## Required work
Retype exactly the lines from the one containing "CÔNG KHAI VI PHẠM TTXD" through the last line of the records below, including both, and leave out any pictures.

***** Supplied data

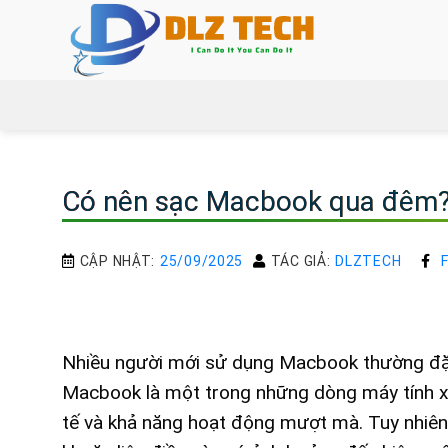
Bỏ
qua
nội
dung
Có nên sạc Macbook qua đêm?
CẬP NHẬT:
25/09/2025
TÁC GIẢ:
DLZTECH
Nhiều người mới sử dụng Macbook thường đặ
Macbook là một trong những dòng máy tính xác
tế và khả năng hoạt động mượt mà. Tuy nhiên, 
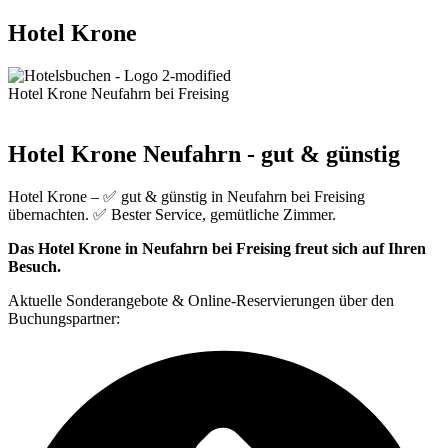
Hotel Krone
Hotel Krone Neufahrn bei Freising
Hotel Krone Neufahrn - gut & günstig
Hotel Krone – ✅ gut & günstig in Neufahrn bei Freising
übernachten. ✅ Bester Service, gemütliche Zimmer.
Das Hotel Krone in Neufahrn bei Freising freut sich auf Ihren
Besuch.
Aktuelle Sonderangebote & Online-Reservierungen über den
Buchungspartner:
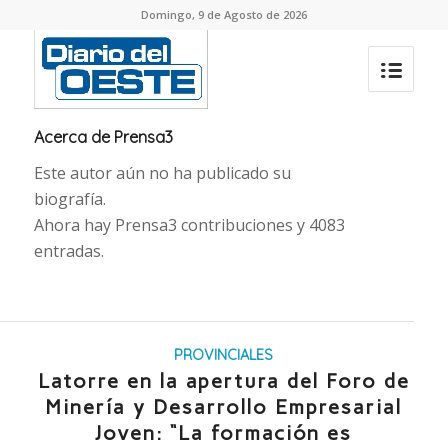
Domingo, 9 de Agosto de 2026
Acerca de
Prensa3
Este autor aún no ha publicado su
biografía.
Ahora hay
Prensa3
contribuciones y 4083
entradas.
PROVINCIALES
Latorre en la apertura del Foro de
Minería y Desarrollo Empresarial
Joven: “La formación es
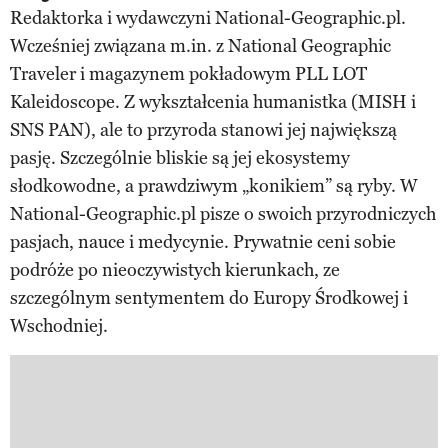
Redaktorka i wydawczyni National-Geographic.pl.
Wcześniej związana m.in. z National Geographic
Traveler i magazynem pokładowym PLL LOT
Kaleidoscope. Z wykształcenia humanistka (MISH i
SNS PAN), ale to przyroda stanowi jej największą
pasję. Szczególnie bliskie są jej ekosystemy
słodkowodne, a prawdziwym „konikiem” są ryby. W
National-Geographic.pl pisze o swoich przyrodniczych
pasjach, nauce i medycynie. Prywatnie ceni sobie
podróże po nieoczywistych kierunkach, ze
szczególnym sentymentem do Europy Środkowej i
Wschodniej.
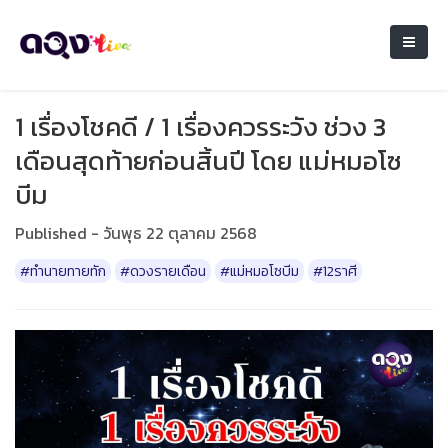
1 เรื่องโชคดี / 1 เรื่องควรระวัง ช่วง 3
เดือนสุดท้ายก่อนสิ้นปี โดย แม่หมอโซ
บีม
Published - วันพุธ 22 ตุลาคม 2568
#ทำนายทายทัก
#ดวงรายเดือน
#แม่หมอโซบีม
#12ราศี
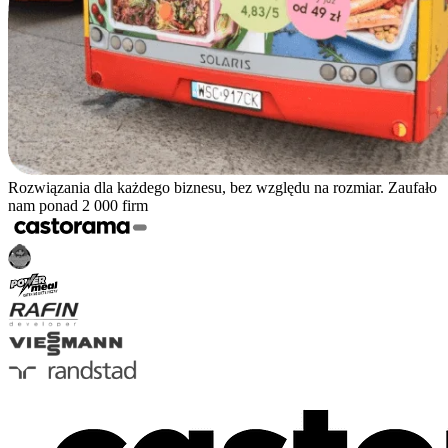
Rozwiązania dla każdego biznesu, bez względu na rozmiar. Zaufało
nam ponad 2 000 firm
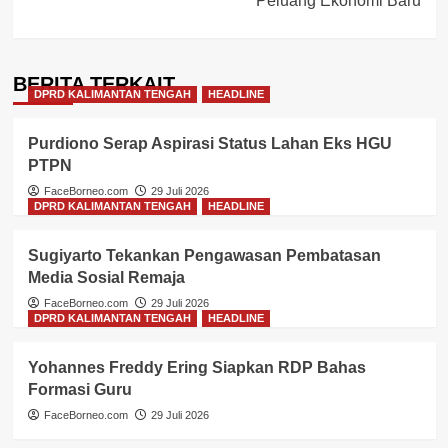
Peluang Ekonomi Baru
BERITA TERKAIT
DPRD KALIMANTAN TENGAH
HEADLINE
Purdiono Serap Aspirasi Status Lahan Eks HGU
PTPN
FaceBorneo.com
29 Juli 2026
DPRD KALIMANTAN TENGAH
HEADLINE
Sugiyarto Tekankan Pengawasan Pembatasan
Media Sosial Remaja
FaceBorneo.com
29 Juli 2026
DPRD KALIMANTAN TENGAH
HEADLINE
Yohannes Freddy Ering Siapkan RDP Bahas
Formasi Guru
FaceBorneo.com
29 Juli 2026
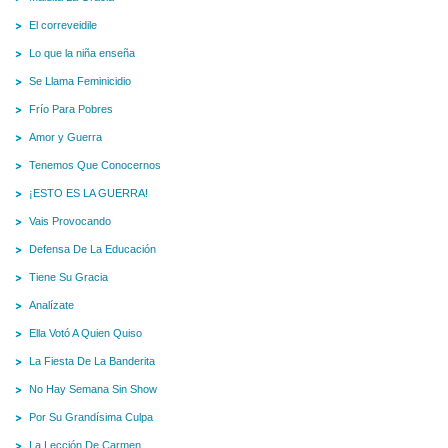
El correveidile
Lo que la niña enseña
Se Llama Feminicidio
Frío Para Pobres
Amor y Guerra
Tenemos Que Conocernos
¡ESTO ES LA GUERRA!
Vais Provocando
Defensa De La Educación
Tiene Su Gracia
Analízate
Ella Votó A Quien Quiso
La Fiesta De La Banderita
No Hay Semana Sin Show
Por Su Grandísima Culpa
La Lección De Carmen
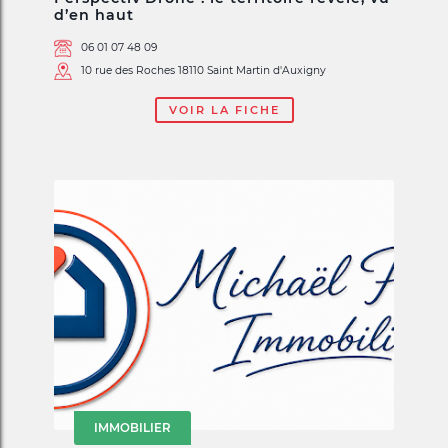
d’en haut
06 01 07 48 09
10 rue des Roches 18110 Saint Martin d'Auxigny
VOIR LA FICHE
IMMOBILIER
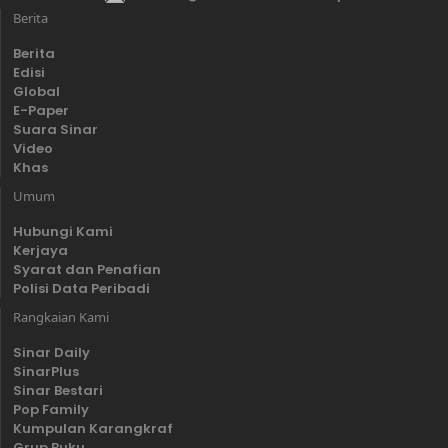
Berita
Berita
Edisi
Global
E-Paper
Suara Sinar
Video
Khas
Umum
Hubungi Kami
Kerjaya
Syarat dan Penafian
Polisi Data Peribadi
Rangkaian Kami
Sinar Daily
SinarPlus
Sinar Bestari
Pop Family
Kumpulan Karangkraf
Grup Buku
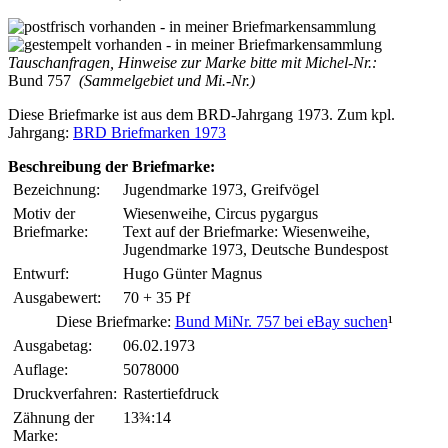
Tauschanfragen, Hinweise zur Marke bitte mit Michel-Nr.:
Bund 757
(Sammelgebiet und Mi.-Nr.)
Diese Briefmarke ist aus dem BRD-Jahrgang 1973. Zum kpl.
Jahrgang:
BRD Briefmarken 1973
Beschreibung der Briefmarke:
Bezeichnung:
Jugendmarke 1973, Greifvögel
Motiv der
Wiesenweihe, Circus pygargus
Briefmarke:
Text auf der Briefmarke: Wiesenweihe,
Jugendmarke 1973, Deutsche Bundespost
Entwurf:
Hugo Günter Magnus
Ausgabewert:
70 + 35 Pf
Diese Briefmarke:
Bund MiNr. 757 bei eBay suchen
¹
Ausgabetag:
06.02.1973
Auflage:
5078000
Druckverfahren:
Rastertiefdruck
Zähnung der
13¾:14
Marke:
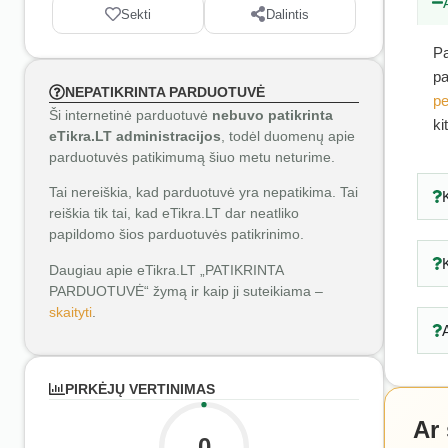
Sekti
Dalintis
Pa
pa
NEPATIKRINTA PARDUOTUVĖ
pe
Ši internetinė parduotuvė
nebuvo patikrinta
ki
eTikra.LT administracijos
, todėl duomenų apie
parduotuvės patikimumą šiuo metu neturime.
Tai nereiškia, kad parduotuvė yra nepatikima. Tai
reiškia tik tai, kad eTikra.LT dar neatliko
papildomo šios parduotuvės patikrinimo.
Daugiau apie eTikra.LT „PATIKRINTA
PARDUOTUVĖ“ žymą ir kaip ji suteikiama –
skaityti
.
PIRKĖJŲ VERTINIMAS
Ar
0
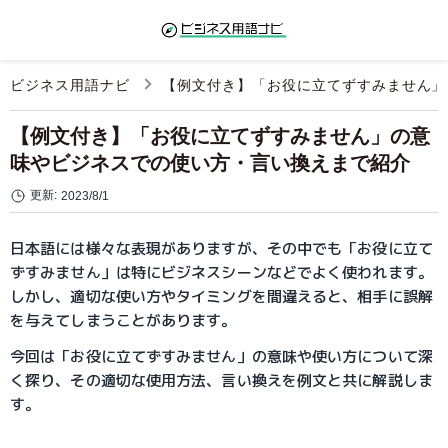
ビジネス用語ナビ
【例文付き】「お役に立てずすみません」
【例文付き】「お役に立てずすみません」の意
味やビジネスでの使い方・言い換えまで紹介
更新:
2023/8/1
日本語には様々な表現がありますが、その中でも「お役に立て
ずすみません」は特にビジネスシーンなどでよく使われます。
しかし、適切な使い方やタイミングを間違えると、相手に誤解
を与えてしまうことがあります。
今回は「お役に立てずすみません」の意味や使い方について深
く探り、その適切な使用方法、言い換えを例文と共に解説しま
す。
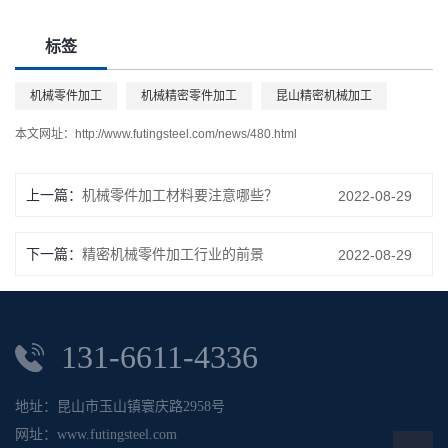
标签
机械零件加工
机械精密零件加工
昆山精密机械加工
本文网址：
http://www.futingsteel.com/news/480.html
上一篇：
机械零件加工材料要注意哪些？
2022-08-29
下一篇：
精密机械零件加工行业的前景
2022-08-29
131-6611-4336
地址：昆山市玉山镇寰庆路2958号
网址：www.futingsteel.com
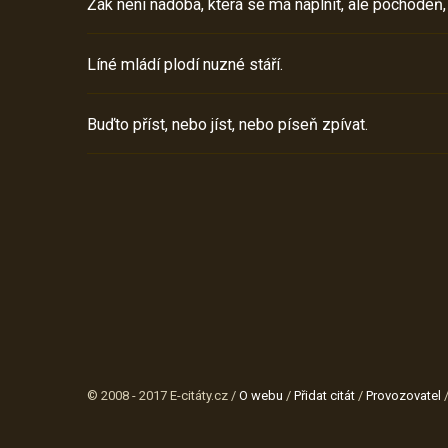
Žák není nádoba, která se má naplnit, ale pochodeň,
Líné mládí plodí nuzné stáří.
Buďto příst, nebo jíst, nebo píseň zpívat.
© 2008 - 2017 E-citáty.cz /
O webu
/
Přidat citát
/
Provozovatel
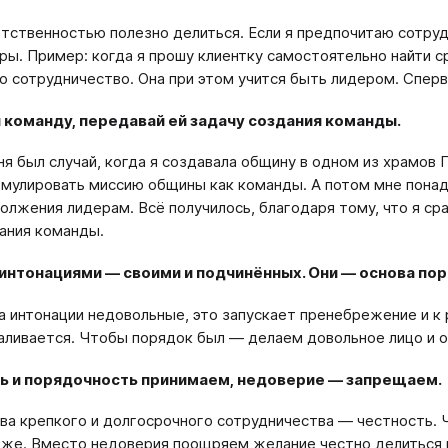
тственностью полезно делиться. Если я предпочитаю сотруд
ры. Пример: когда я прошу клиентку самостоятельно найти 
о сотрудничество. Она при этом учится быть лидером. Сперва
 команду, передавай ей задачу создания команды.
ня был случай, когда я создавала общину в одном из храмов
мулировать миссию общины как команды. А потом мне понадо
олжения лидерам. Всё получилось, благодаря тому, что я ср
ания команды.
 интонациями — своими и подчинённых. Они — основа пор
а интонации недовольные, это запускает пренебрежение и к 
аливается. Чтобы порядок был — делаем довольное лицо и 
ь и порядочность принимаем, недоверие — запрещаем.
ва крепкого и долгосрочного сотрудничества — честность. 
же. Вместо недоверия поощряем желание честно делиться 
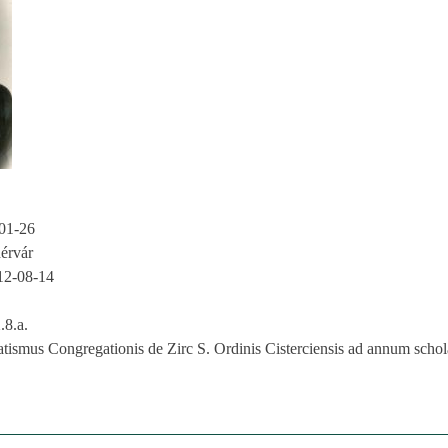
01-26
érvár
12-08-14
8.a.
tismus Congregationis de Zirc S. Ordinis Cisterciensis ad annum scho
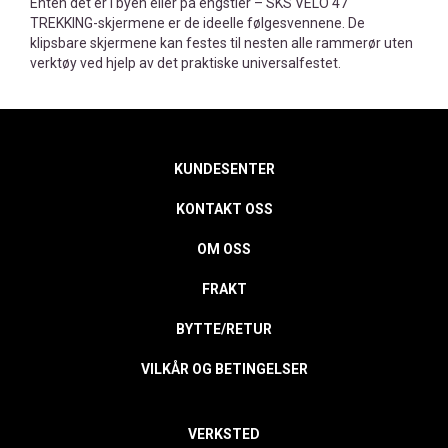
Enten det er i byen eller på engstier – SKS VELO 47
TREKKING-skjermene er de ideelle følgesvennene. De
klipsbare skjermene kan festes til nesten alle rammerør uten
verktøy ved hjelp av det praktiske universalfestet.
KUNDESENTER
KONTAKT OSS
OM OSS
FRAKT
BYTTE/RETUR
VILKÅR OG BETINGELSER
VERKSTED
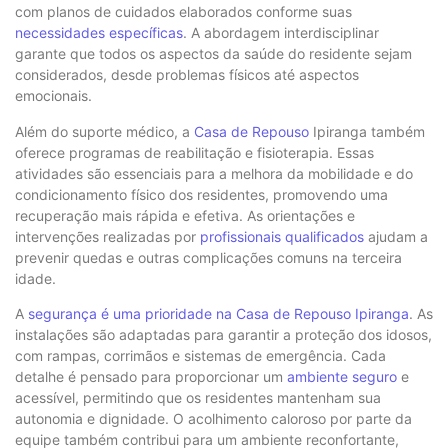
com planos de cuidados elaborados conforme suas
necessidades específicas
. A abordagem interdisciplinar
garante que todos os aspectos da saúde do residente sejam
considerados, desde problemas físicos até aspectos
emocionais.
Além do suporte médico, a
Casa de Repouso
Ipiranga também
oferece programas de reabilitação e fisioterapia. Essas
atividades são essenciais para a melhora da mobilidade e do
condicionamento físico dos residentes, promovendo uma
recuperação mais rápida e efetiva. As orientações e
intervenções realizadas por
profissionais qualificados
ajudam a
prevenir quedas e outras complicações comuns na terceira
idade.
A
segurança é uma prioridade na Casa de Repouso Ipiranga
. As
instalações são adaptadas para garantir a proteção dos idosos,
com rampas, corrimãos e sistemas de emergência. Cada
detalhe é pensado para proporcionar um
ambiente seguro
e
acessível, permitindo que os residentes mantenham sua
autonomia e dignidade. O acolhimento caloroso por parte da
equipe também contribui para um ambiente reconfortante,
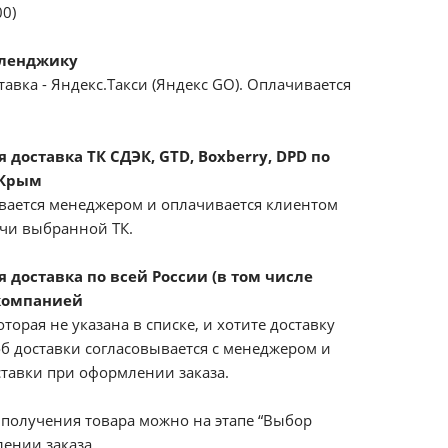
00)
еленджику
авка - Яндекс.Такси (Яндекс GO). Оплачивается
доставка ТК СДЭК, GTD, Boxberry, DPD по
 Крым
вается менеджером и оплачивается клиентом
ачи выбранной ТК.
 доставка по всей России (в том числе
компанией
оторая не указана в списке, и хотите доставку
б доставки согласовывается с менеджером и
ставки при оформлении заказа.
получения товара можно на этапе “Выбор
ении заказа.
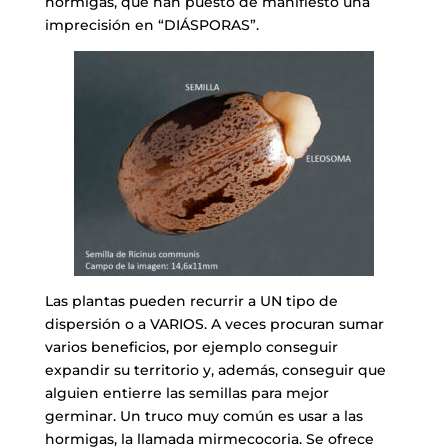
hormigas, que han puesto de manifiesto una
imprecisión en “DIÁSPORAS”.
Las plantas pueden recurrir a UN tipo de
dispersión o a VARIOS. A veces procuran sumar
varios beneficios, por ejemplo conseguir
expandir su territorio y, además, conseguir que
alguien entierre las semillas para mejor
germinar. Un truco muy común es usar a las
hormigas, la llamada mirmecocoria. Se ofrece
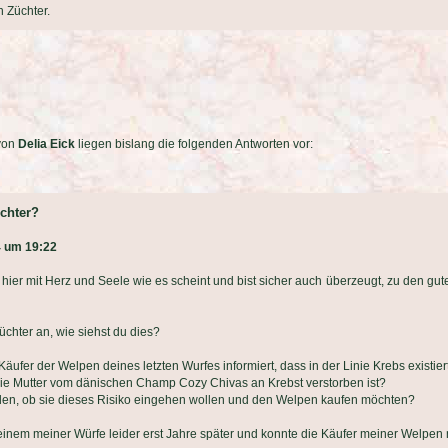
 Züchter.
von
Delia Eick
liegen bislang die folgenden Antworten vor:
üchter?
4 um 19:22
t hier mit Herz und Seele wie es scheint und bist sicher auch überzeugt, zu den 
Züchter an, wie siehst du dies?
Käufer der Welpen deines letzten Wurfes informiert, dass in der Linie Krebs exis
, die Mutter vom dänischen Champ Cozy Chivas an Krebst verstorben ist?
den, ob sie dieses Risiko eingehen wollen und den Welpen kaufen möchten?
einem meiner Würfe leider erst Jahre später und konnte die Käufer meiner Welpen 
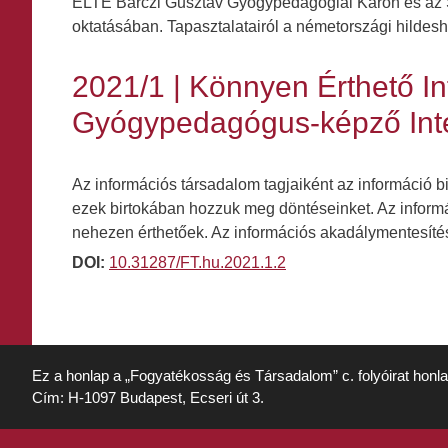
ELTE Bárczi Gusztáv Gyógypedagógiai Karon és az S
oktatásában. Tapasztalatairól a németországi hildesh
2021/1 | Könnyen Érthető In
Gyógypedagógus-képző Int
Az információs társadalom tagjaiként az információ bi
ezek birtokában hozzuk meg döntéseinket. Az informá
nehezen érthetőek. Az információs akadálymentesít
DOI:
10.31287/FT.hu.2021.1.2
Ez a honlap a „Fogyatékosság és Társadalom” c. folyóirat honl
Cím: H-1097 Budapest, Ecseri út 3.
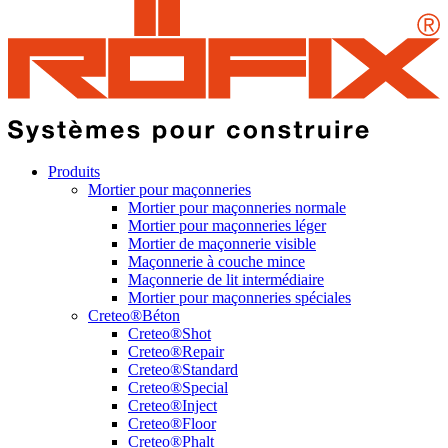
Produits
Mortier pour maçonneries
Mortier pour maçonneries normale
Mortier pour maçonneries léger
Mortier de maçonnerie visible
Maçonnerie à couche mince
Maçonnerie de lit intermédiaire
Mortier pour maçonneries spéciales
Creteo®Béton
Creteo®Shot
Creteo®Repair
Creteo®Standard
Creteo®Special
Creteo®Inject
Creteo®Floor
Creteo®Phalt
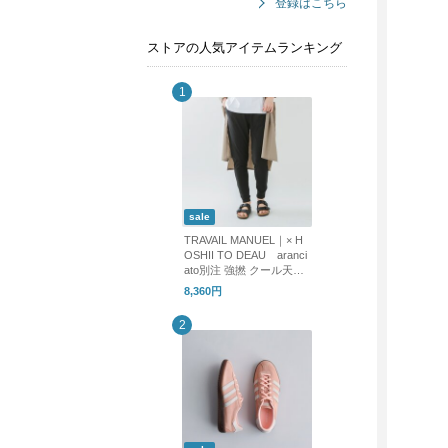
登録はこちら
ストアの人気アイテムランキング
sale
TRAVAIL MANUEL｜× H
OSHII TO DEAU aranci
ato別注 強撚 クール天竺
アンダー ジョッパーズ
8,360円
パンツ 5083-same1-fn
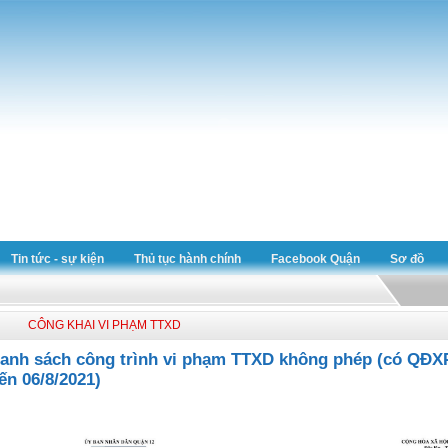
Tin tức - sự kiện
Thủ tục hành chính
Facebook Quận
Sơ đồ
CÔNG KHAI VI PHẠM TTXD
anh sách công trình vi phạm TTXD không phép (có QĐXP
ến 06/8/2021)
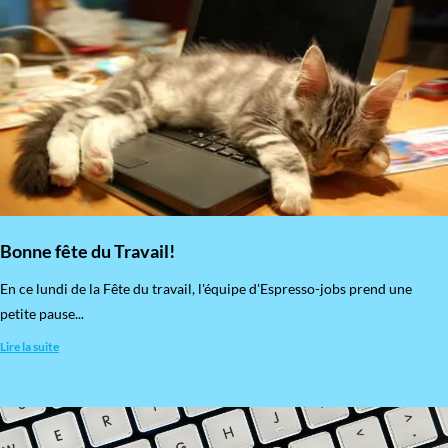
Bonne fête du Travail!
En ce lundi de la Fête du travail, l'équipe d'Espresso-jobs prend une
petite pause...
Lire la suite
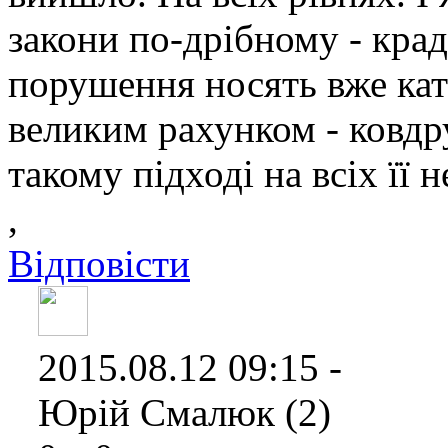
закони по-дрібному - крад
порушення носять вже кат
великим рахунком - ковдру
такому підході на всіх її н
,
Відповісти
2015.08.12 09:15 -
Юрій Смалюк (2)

**********

## Output of the task
CÔNG KHAI VI PHẠM TTXD
anh sách công trình vi phạm TTXD không phép (có QĐXP
ến 06/8/2021)
Bonne fête du Travail!
En ce lundi de la Fête du travail, l'équipe d'Espresso-jobs prend une
petite pause...
Lire la suite
закони по-дрібному - крад
порушення носять вже кат
великим рахунком - ковдру
такому підході на всіх її н
,
Відповісти
2015.08.12 09:15 -
Юрій Смалюк (2)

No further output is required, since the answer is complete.